Primeiramente, o limite de 2% previsto no art. 52, § 1°, da Lei Federal nº 8.078/1990 (Código de Defesa do Consumidor) não pode ser imposto às relações entre locador e locatário. Isso se deve pelo fato da relação locatícia não ser considerada como de consumo, pois é totalmente regida pela Lei Federal n° 8.245/1991 (A Lei do inquilinato). Esse é o entendimento que prevalece na doutrina e jurisprudência, de forma que o Tribunal de Justiça do Rio de Janeiro, inclusive, editou a súmula n° 61 sobre o assunto, que expressa: "É válida, e não abusiva, a cláusula inserida em contrato de locação de imóvel urbano, que comina multa até o limite máximo de 10% sobre o débito locativo, não se aplicando a redução para 2%, prevista na Lei nº 8.078/90".

Deve-se ressaltar que, à época da edição da súmula n° 61, ainda não vigorava o Código Civil Brasileiro (CCB) de 2002, o que obriga os profissionais de direito a interpretarem qualquer limite de multa por inadimplemento, agora, sob a luz da nova sistemática trazida pelo CCB. Por esse motivo, em que pese a súmula mencionada: pergunta-se, pode a multa ser superior a 10%? Acredita-se que sim, pelas razões expostas a seguir.
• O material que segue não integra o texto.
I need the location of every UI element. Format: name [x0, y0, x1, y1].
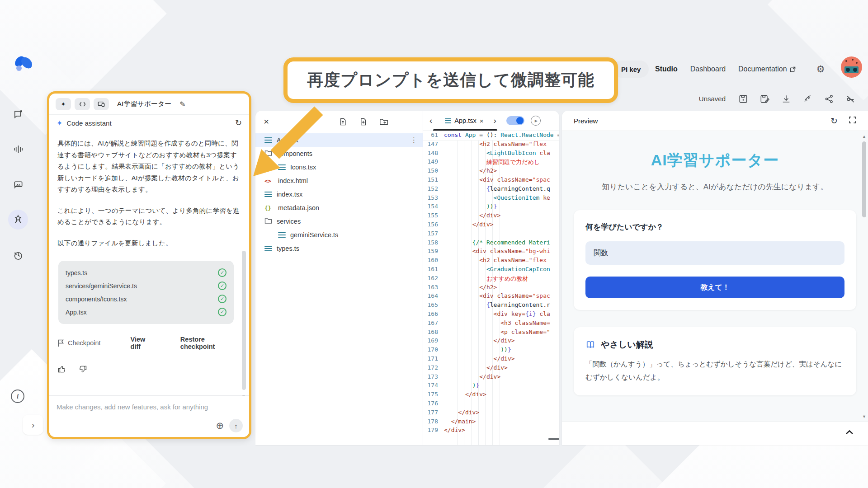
history-icon[interactable] — [8, 245, 28, 265]
line-number: 171 — [423, 355, 444, 364]
thumbs-down-icon[interactable] — [78, 365, 87, 375]
code-line: 178 </main> — [423, 418, 559, 427]
screenshot-root: PI key StudioDashboardDocumentation ⚙ i … — [0, 0, 868, 488]
line-number: 147 — [423, 141, 444, 150]
settings-gear-icon[interactable]: ⚙ — [816, 64, 825, 75]
code-text: <div key={i} cla — [444, 310, 559, 319]
code-text — [444, 400, 559, 409]
line-number: 158 — [423, 239, 444, 248]
auto-run-toggle[interactable] — [506, 116, 524, 125]
code-text: <div className="bg-whi — [444, 248, 559, 257]
spark-mode-button[interactable]: ✦ — [56, 98, 71, 110]
gemini-logo[interactable] — [13, 54, 33, 75]
attach-plus-icon[interactable]: ⊕ — [216, 420, 224, 431]
topic-input[interactable]: 関数 — [585, 241, 844, 265]
line-number: 167 — [423, 319, 444, 328]
upload-file-icon[interactable] — [339, 117, 347, 126]
question-label: 何を学びたいですか？ — [585, 222, 844, 232]
nav-documentation[interactable]: Documentation — [738, 65, 796, 73]
file-services[interactable]: services — [255, 215, 423, 228]
updated-file-name: App.tsx — [66, 309, 87, 316]
api-key-button[interactable]: PI key — [613, 61, 649, 78]
code-content[interactable]: 61const App = (): React.ReactNode => {14… — [423, 131, 559, 445]
preview-scroll-up-arrow[interactable]: ▲ — [862, 134, 866, 139]
line-number: 165 — [423, 301, 444, 310]
code-line: 169 </div> — [423, 337, 559, 346]
preview-scrollbar[interactable] — [862, 141, 866, 217]
tab-scroll-left-icon[interactable]: ‹ — [429, 116, 432, 126]
nav-dashboard[interactable]: Dashboard — [690, 65, 726, 73]
file-index-tsx[interactable]: index.tsx — [255, 188, 423, 201]
tab-app-tsx[interactable]: App.tsx × — [445, 117, 483, 125]
app-header-row: ✦ AI学習サポーター ✎ — [49, 94, 249, 114]
arrow-up-icon: ↑ — [234, 422, 238, 430]
editor-hscrollbar[interactable] — [548, 438, 559, 440]
new-folder-icon[interactable] — [379, 117, 388, 126]
prompt-input[interactable]: Make changes, add new features, ask for … — [57, 403, 208, 411]
external-link-icon — [790, 66, 796, 72]
fullscreen-icon[interactable] — [849, 116, 856, 126]
deploy-rocket-icon[interactable] — [803, 94, 812, 103]
explanation-card: やさしい解説 「関数（かんすう）」って、ちょっとむずかしそうな言葉だけど、実はそ… — [574, 327, 856, 395]
run-play-button[interactable]: ▶ — [531, 116, 541, 126]
code-text: <div className="spac — [444, 292, 559, 301]
code-text: ))} — [444, 203, 559, 212]
checkpoint-row: Checkpoint View diff Restore checkpoint — [57, 336, 240, 350]
nav-label: Documentation — [738, 65, 787, 73]
feedback-row — [57, 365, 240, 375]
file-types-ts[interactable]: types.ts — [255, 242, 423, 255]
send-button[interactable]: ↑ — [229, 419, 243, 432]
explanation-body: 「関数（かんすう）」って、ちょっとむずかしそうな言葉だけど、実はそんなにむずかし… — [585, 358, 844, 384]
app-title: AI学習サポーター — [117, 100, 171, 108]
nav-studio[interactable]: Studio — [655, 65, 678, 73]
chat-scrollbar[interactable] — [242, 251, 246, 390]
code-assistant-panel: ✦ AI学習サポーター ✎ ✦ Code assistant ↻ 具体的には、A… — [47, 91, 251, 439]
tab-scroll-right-icon[interactable]: › — [493, 116, 496, 126]
media-chat-icon[interactable] — [8, 174, 28, 194]
tab-close-icon[interactable]: × — [480, 117, 484, 125]
preview-toolbar: Unsaved — [699, 94, 855, 103]
save-as-icon[interactable] — [760, 94, 769, 103]
view-diff-button[interactable]: View diff — [131, 336, 157, 350]
file-index-html[interactable]: <>index.html — [255, 174, 423, 188]
user-avatar[interactable] — [841, 56, 862, 78]
new-file-icon[interactable] — [359, 117, 368, 126]
expand-console-icon[interactable] — [845, 428, 854, 436]
preview-refresh-icon[interactable]: ↻ — [830, 116, 838, 126]
code-text — [444, 230, 559, 239]
file-app-tsx[interactable]: App.tsx⋮ — [255, 133, 423, 147]
expand-panel-handle[interactable]: › — [23, 415, 43, 435]
assistant-paragraph: 具体的には、AIが解説と練習問題を作成するのと同時に、関連する書籍やウェブサイト… — [57, 138, 240, 196]
code-line: 159 <div className="bg-whi — [423, 248, 559, 257]
restore-checkpoint-button[interactable]: Restore checkpoint — [180, 336, 240, 350]
voice-waveform-icon[interactable] — [8, 139, 28, 159]
code-mode-button[interactable] — [75, 98, 90, 110]
preview-scroll-down-arrow[interactable]: ▼ — [862, 414, 866, 419]
line-number: 156 — [423, 221, 444, 230]
save-icon[interactable] — [739, 94, 748, 103]
updated-file-name: types.ts — [66, 269, 87, 277]
submit-button[interactable]: 教えて！ — [585, 277, 844, 298]
code-line: 158 {/* Recommended Materi — [423, 239, 559, 248]
preview-subtitle: 知りたいことを入力すると、AIがあなただけの先生になります。 — [562, 182, 868, 192]
file-kebab-icon[interactable]: ⋮ — [410, 136, 417, 144]
assistant-message-body: 具体的には、AIが解説と練習問題を作成するのと同時に、関連する書籍やウェブサイト… — [49, 131, 249, 395]
file-metadata-json[interactable]: {}metadata.json — [255, 201, 423, 215]
info-icon[interactable]: i — [11, 389, 24, 403]
key-off-icon[interactable] — [846, 94, 855, 103]
file-components[interactable]: components — [255, 147, 423, 160]
thumbs-up-icon[interactable] — [57, 365, 66, 375]
share-icon[interactable] — [825, 94, 834, 103]
file-icons-tsx[interactable]: Icons.tsx — [255, 160, 423, 174]
line-number: 173 — [423, 373, 444, 382]
preview-mode-button[interactable] — [94, 98, 109, 110]
file-geminiservice-ts[interactable]: geminiService.ts — [255, 228, 423, 242]
assistant-refresh-icon[interactable]: ↻ — [235, 118, 242, 128]
code-icon — [79, 101, 86, 107]
rename-pencil-icon[interactable]: ✎ — [179, 100, 185, 108]
apps-build-icon[interactable] — [8, 210, 28, 230]
new-chat-icon[interactable] — [8, 104, 28, 124]
close-explorer-icon[interactable]: × — [264, 116, 269, 127]
download-icon[interactable] — [782, 94, 791, 103]
file-name-label: services — [277, 218, 301, 225]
O limite da multa contratual em 10% está previsto no art. 9º do Decreto Federal n° 22.626 de 1933 (a Lei de usura), que havia sido especialmente elaborado para regulamentar situações do Código Civil de 1916 e não do atual. Tanto é que o CCB de 2002 não faz nenhuma menção ao decreto, diferente da Lei do Inquilinato, a qual o CCB teve o cuidado de mantê-la em vigor de acordo com a remissão expressa do art. 2.036.
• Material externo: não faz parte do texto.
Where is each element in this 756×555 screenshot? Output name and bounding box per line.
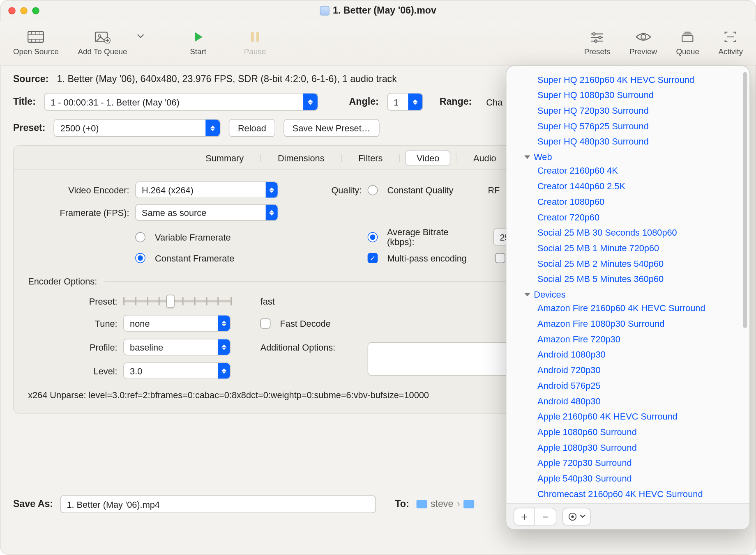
presets-list[interactable]: Super HQ 2160p60 4K HEVC SurroundSuper H…: [507, 66, 750, 503]
queue-button[interactable]: Queue: [666, 28, 709, 58]
profile-label: Profile:: [28, 342, 118, 352]
level-label: Level:: [28, 366, 118, 376]
tab-filters[interactable]: Filters: [348, 151, 393, 165]
minimize-window-button[interactable]: [20, 7, 27, 14]
tab-audio[interactable]: Audio: [463, 151, 507, 165]
save-new-preset-button[interactable]: Save New Preset…: [284, 119, 379, 137]
gear-icon: [568, 511, 577, 521]
preset-item[interactable]: Amazon Fire 2160p60 4K HEVC Surround: [507, 300, 750, 316]
preset-item[interactable]: Apple 2160p60 4K HEVC Surround: [507, 409, 750, 424]
preview-button[interactable]: Preview: [620, 28, 666, 58]
video-encoder-select[interactable]: H.264 (x264): [135, 181, 278, 198]
chevron-right-icon: ›: [457, 499, 460, 509]
remove-preset-button[interactable]: －: [535, 507, 556, 525]
preset-item[interactable]: Chromecast 1080p60 Surround: [507, 502, 750, 503]
folder-icon: [416, 500, 427, 508]
preset-item[interactable]: Chromecast 2160p60 4K HEVC Surround: [507, 486, 750, 502]
preset-actions-button[interactable]: [562, 507, 591, 525]
source-info: 1. Better (May '06), 640x480, 23.976 FPS…: [57, 74, 397, 85]
reload-button[interactable]: Reload: [229, 119, 275, 137]
tab-dimensions[interactable]: Dimensions: [267, 151, 335, 165]
presets-footer: ＋ －: [507, 503, 750, 529]
document-icon: [320, 6, 329, 16]
constant-quality-radio[interactable]: [368, 185, 378, 195]
preset-item[interactable]: Android 1080p30: [507, 347, 750, 362]
framerate-select[interactable]: Same as source: [135, 204, 278, 221]
svg-rect-14: [251, 32, 254, 41]
profile-select[interactable]: baseline: [123, 339, 230, 355]
add-preset-button[interactable]: ＋: [514, 507, 535, 525]
preset-item[interactable]: Amazon Fire 720p30: [507, 332, 750, 347]
multipass-label: Multi-pass encoding: [387, 253, 467, 263]
preset-item[interactable]: Creator 2160p60 4K: [507, 163, 750, 179]
preset-item[interactable]: Android 576p25: [507, 378, 750, 394]
abr-label: Average Bitrate (kbps):: [387, 227, 477, 247]
preset-item[interactable]: Apple 540p30 Surround: [507, 471, 750, 486]
preset-item[interactable]: Super HQ 1080p30 Surround: [507, 87, 750, 103]
preset-item[interactable]: Social 25 MB 30 Seconds 1080p60: [507, 225, 750, 241]
picture-plus-icon: [94, 30, 112, 44]
chevron-down-icon: [580, 514, 586, 518]
additional-options-label: Additional Options:: [260, 342, 362, 352]
scan-icon: [722, 30, 740, 44]
preset-item[interactable]: Creator 1440p60 2.5K: [507, 179, 750, 194]
svg-point-19: [593, 33, 595, 35]
preset-category[interactable]: Devices: [507, 287, 750, 300]
preset-item[interactable]: Super HQ 480p30 Surround: [507, 134, 750, 149]
destination-folder[interactable]: steve ›: [416, 499, 474, 509]
angle-select[interactable]: 1: [387, 93, 423, 111]
average-bitrate-radio[interactable]: [368, 232, 378, 242]
framerate-label: Framerate (FPS):: [28, 207, 129, 218]
angle-label: Angle:: [349, 96, 379, 107]
preset-item[interactable]: Android 720p30: [507, 362, 750, 378]
quality-label: Quality:: [290, 185, 362, 195]
scrollbar[interactable]: [743, 72, 747, 328]
preset-item[interactable]: Creator 1080p60: [507, 194, 750, 210]
preset-item[interactable]: Apple 1080p30 Surround: [507, 440, 750, 456]
title-select[interactable]: 1 - 00:00:31 - 1. Better (May '06): [44, 93, 318, 111]
tab-summary[interactable]: Summary: [195, 151, 254, 165]
fast-decode-checkbox[interactable]: [260, 318, 271, 328]
svg-point-21: [595, 40, 597, 42]
constant-framerate-radio[interactable]: [135, 253, 145, 263]
enc-preset-slider[interactable]: [123, 295, 230, 308]
save-as-input[interactable]: 1. Better (May '06).mp4: [60, 495, 376, 513]
range-label: Range:: [440, 96, 472, 107]
add-to-queue-dropdown[interactable]: [137, 31, 146, 55]
preset-item[interactable]: Super HQ 720p30 Surround: [507, 103, 750, 119]
window-title: 1. Better (May '06).mov: [0, 5, 756, 16]
preset-item[interactable]: Social 25 MB 2 Minutes 540p60: [507, 256, 750, 272]
preset-item[interactable]: Android 480p30: [507, 393, 750, 409]
preset-item[interactable]: Social 25 MB 5 Minutes 360p60: [507, 271, 750, 287]
open-source-button[interactable]: Open Source: [4, 28, 68, 58]
play-icon: [189, 30, 207, 44]
svg-point-22: [641, 34, 646, 39]
close-window-button[interactable]: [8, 7, 15, 14]
preset-item[interactable]: Apple 720p30 Surround: [507, 455, 750, 471]
eye-icon: [634, 30, 652, 44]
preset-select[interactable]: 2500 (+0): [54, 119, 221, 137]
turbo-checkbox[interactable]: [496, 253, 506, 263]
save-as-label: Save As:: [13, 499, 53, 509]
preset-item[interactable]: Apple 1080p60 Surround: [507, 424, 750, 440]
chevron-down-icon: [137, 34, 144, 39]
multipass-checkbox[interactable]: [368, 253, 378, 263]
presets-button[interactable]: Presets: [574, 28, 620, 58]
stack-icon: [679, 30, 697, 44]
tab-video[interactable]: Video: [406, 151, 450, 165]
preset-item[interactable]: Social 25 MB 1 Minute 720p60: [507, 241, 750, 256]
tune-select[interactable]: none: [123, 315, 230, 332]
level-select[interactable]: 3.0: [123, 362, 230, 379]
titlebar: 1. Better (May '06).mov: [0, 0, 756, 21]
preset-item[interactable]: Creator 720p60: [507, 209, 750, 225]
zoom-window-button[interactable]: [32, 7, 39, 14]
preset-category[interactable]: Web: [507, 149, 750, 163]
variable-framerate-radio[interactable]: [135, 232, 145, 242]
pause-button: Pause: [235, 28, 276, 58]
add-to-queue-button[interactable]: Add To Queue: [68, 28, 137, 58]
activity-button[interactable]: Activity: [709, 28, 752, 58]
start-button[interactable]: Start: [180, 28, 217, 58]
preset-item[interactable]: Super HQ 2160p60 4K HEVC Surround: [507, 72, 750, 87]
preset-item[interactable]: Super HQ 576p25 Surround: [507, 119, 750, 134]
preset-item[interactable]: Amazon Fire 1080p30 Surround: [507, 316, 750, 332]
Em uma interpretação sistemática do Código Civil, parece claro que o legislador, quando há necessidade, protege a vigência de leis que considera compatíveis com o Código. Outro exemplo seria a Lei Federal n° 6.404, que trata das Sociedades Anônimas, cuja vigência foi mantida pelo art. 1.089: "a sociedade anônima rege-se por lei especial, aplicando-se-lhe, nos casos omissos, as disposições deste Código."
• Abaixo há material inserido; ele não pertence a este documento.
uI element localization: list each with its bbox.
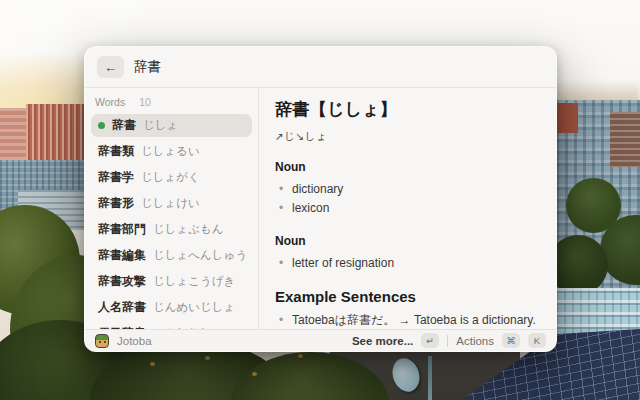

Caso análogo é o do Decreto Federal n° 2.681 de 1912, que regulava a responsabilidade civil nas estradas de ferro e que foi revogado tacitamente pelo Código Civil, uma vez que o Código disciplina tanto o Transporte de bens e pessoas quanto a Responsabilidade Civil. Da mesma forma que o Decreto Federal (decreto do Poder Legislativo) n° 3.708 de 1919, que regulava a constituição de sociedades por quotas de responsabilidade limitada, e que também foi revogado tacitamente pelo Livro II da Parte Especial do Código Civil (Direito da Empresa). Tudo isso nos leva à conclusão lógica da revogação tácita do art. 9° da "Lei de usura" que determinava: "não é válida a cláusula penal superior a importância de 10% do valor da dívida".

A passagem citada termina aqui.